Convolutional autoencoders are primarily useful with image data, due to the convolution’s properties, which can take advantage of spatial features. An encoder learns the visual embeddings, and the decoder up-samples the learned embeddings to match the original size of the image.

The encoder uses typical convolutions (the same as in convolutional neural networks), whereas the decoder uses transposed convolutions with the parameters backwards.

In code

Convolutional autoencoders follow a similar structure as regular autoencoders, with the addition of convolutional layers.

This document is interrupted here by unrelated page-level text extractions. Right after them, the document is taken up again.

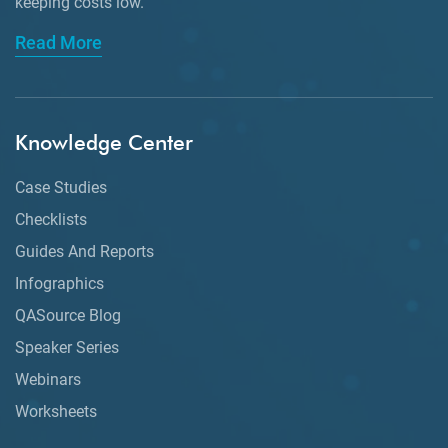
keeping
costs low.
Read More
Knowledge Center
Case Studies
Checklists
Guides And Reports
Infographics
QASource Blog
Speaker Series
Webinars
Worksheets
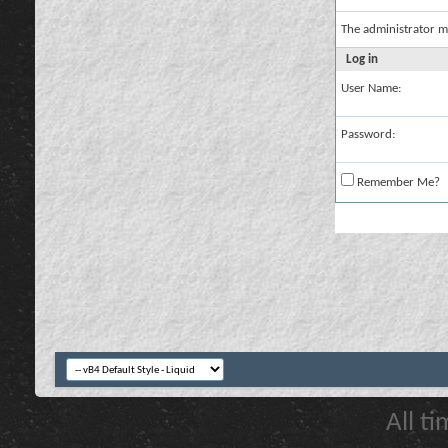
The administrator m
Log in
User Name:
Password:
Remember Me?
All t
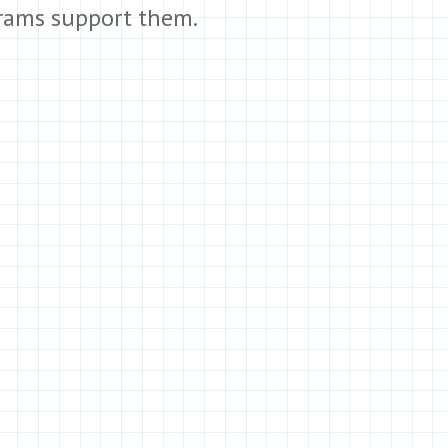
rams support them.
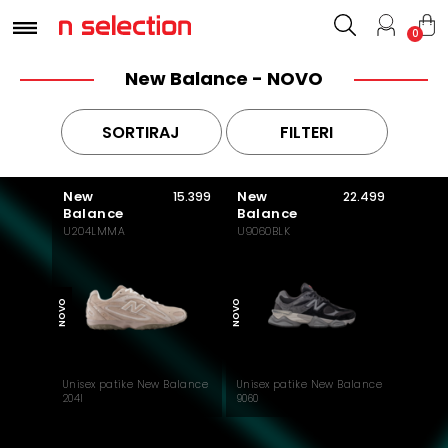
0
New Balance - NOVO
SORTIRAJ
FILTERI
New
New
15.399
22.499
Balance
Balance
U204LMMA
U9060BLK
MUST HAVE
NOVO
NOVO
Unisex patike New Balance
Unisex patike New Balance
204l
9060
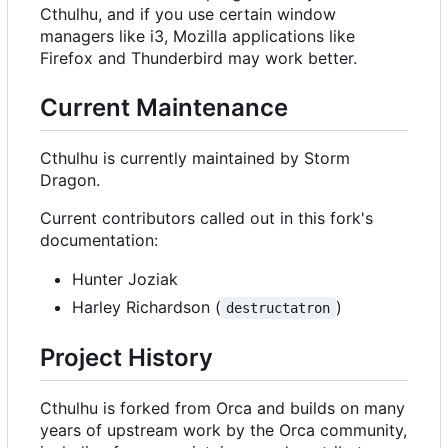
Cthulhu, and if you use certain window
managers like i3, Mozilla applications like
Firefox and Thunderbird may work better.
Current Maintenance
Cthulhu is currently maintained by Storm
Dragon.
Current contributors called out in this fork's
documentation:
Hunter Joziak
Harley Richardson (
)
destructatron
Project History
Cthulhu is forked from Orca and builds on many
years of upstream work by the Orca community,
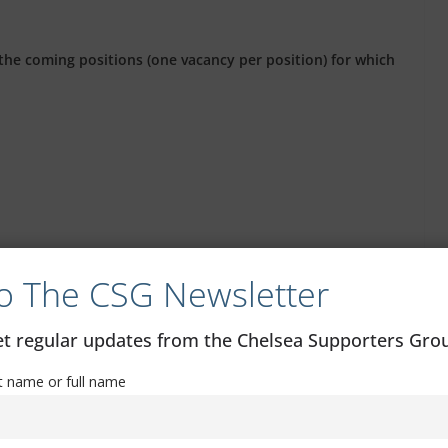
the coming positions (one vacancy per position) for which
o The CSG Newsletter
get regular updates from the Chelsea Supporters Gr
old by the closing date (17 July), except for the 16 to 22
at least 16 on that date.
st name or full name
 on the board or management of one of the unofficial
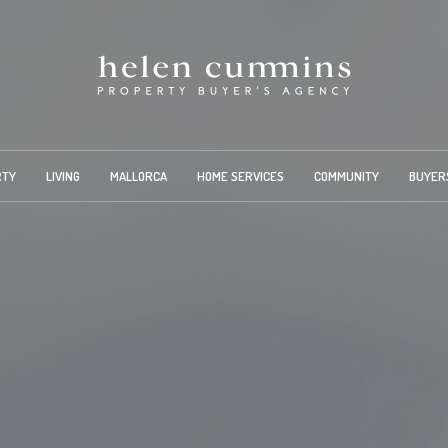
RTY
LIVING
MALLORCA
HOME SERVICES
COMMUNITY
BUYER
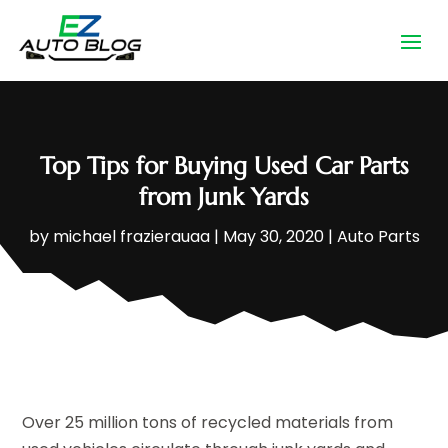
Top Tips for Buying Used Car Parts
from Junk Yards
by
michael frazierauaa
|
May 30, 2020
|
Auto Parts
Over 25 million tons of recycled materials from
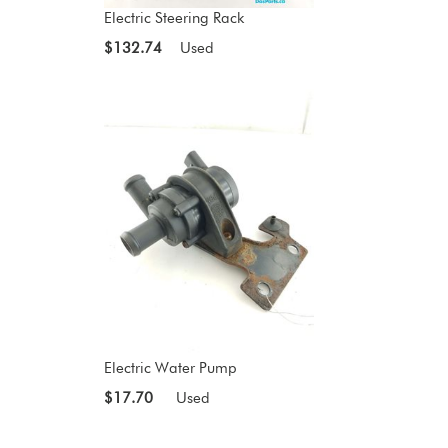
Electric Steering Rack
$132.74
Used
Electric Water Pump
$17.70
Used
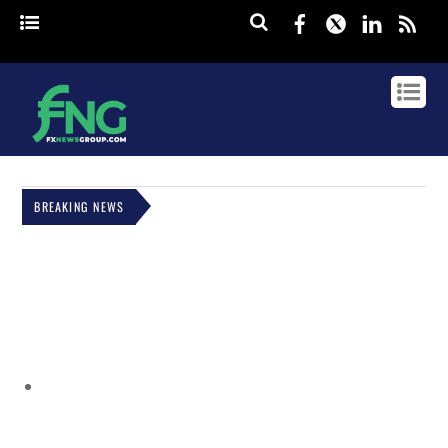
Facebook
Twitter
Linked
rss
BREAKING NEWS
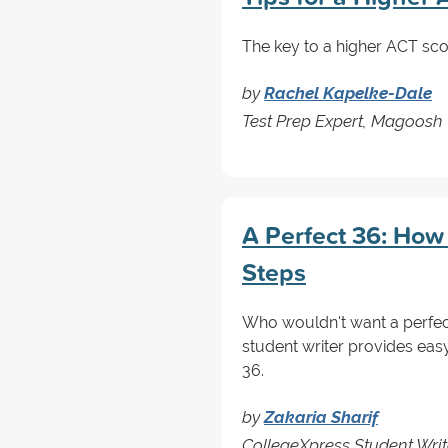
The key to a higher ACT scor
by
Rachel Kapelke-Dale
Test Prep Expert, Magoosh
A Perfect 36: How 
Steps
Who wouldn't want a perfect
student writer provides easy
36.
by
Zakaria Sharif
CollegeXpress Student Writ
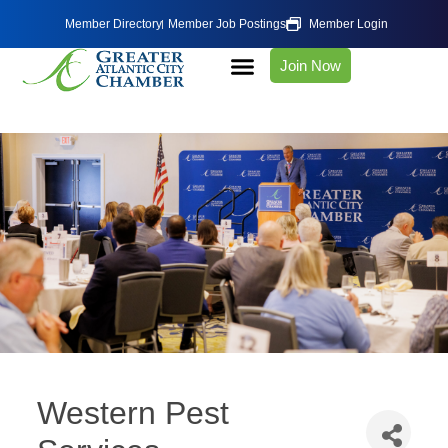
Member Directory
Member Job Postings
Member Login
Join Now
Western Pest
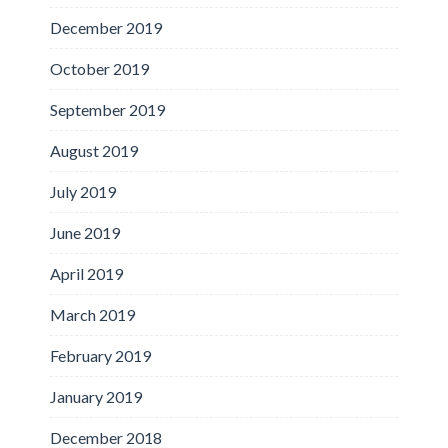
December 2019
October 2019
September 2019
August 2019
July 2019
June 2019
April 2019
March 2019
February 2019
January 2019
December 2018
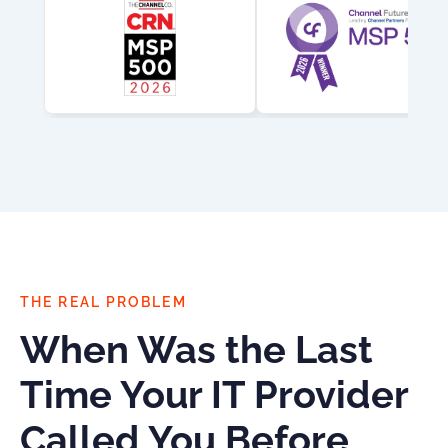
THE REAL PROBLEM
When Was the Last
Time Your IT Provider
Called You Before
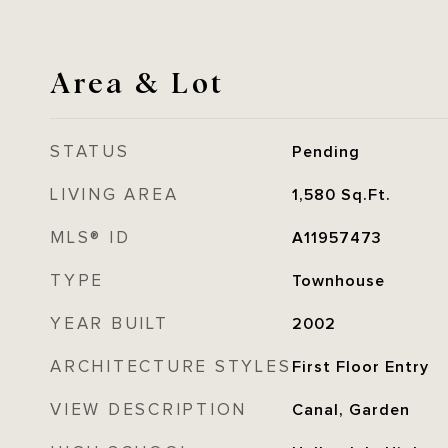
Area & Lot
STATUS
Pending
LIVING AREA
1,580
Sq.Ft.
MLS® ID
A11957473
TYPE
Townhouse
YEAR BUILT
2002
ARCHITECTURE STYLES
First Floor Entry
VIEW DESCRIPTION
Canal, Garden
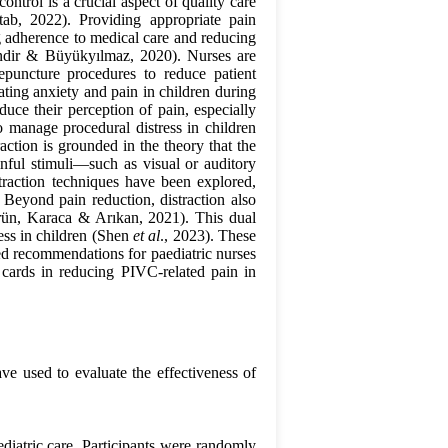
trol is a crucial aspect of quality care
ab, 2022). Providing appropriate pain
 adherence to medical care and reducing
endir & Büyükyılmaz, 2020). Nurses are
epuncture procedures to reduce patient
ating anxiety and pain in children during
educe their perception of pain, especially
o manage procedural distress in children
raction is grounded in the theory that the
inful stimuli—such as visual or auditory
traction techniques have been explored,
 Beyond pain reduction, distraction also
Örün, Karaca & Arıkan, 2021). This dual
ess in children (Shen
et al
., 2023). These
sed recommendations for paediatric nurses
n cards in reducing PIVC-related pain in
ave used to evaluate the effectiveness of
ediatric care. Participants were randomly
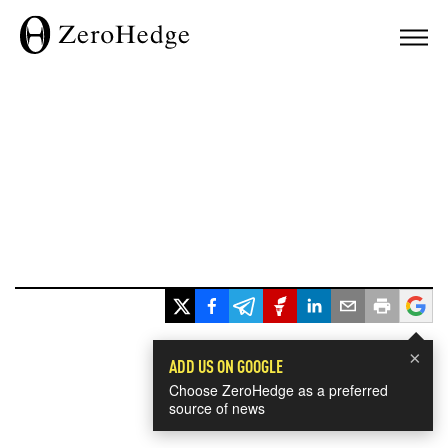
×
ADD US ON GOOGLE
Choose ZeroHedge as a preferred
source of news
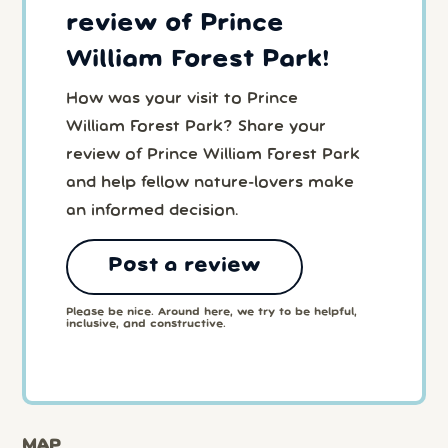
review of Prince
William Forest Park!
How was your visit to Prince
William Forest Park? Share your
review of Prince William Forest Park
and help fellow nature-lovers make
an informed decision.
Post a review
Please be nice. Around here, we try to be helpful,
inclusive, and constructive.
MAP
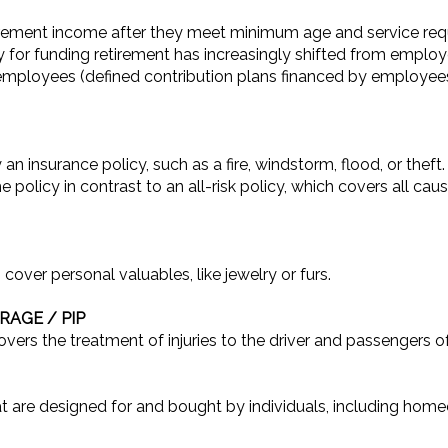
rement income after they meet minimum age and service requ
ty for funding retirement has increasingly shifted from employ
o employees (defined contribution plans financed by employ
 an insurance policy, such as a fire, windstorm, flood, or thef
e policy in contrast to an all-risk policy, which covers all cau
 cover personal valuables, like jewelry or furs.
AGE / PIP
overs the treatment of injuries to the driver and passengers of
t are designed for and bought by individuals, including hom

The encoder and decoder networks can be specified with something like:

self.encoder = nn.Sequential(
    nn.Conv2d(1, 16, 3, stride=2, padding=1),  
    nn.ReLU(),  
    nn.Conv2d(16, 32, 3, stride=2, padding=1),  
    nn.ReLU(),  
    nn.Conv2d(32, 64, 7)  
)  
self.decoder = nn.Sequential(  
    nn.ConvTranspose2d(64, 32, 7),  
    nn.ReLU(),  
    nn.ConvTranspose2d(32, 16, 3, stride=2, padding=1, output_padding=1),  
    nn.ReLU(),  
    nn.ConvTranspose2d(16, 1, 3, stride=2, padding=1, output_padding=1),  
    nn.Sigmoid()  
)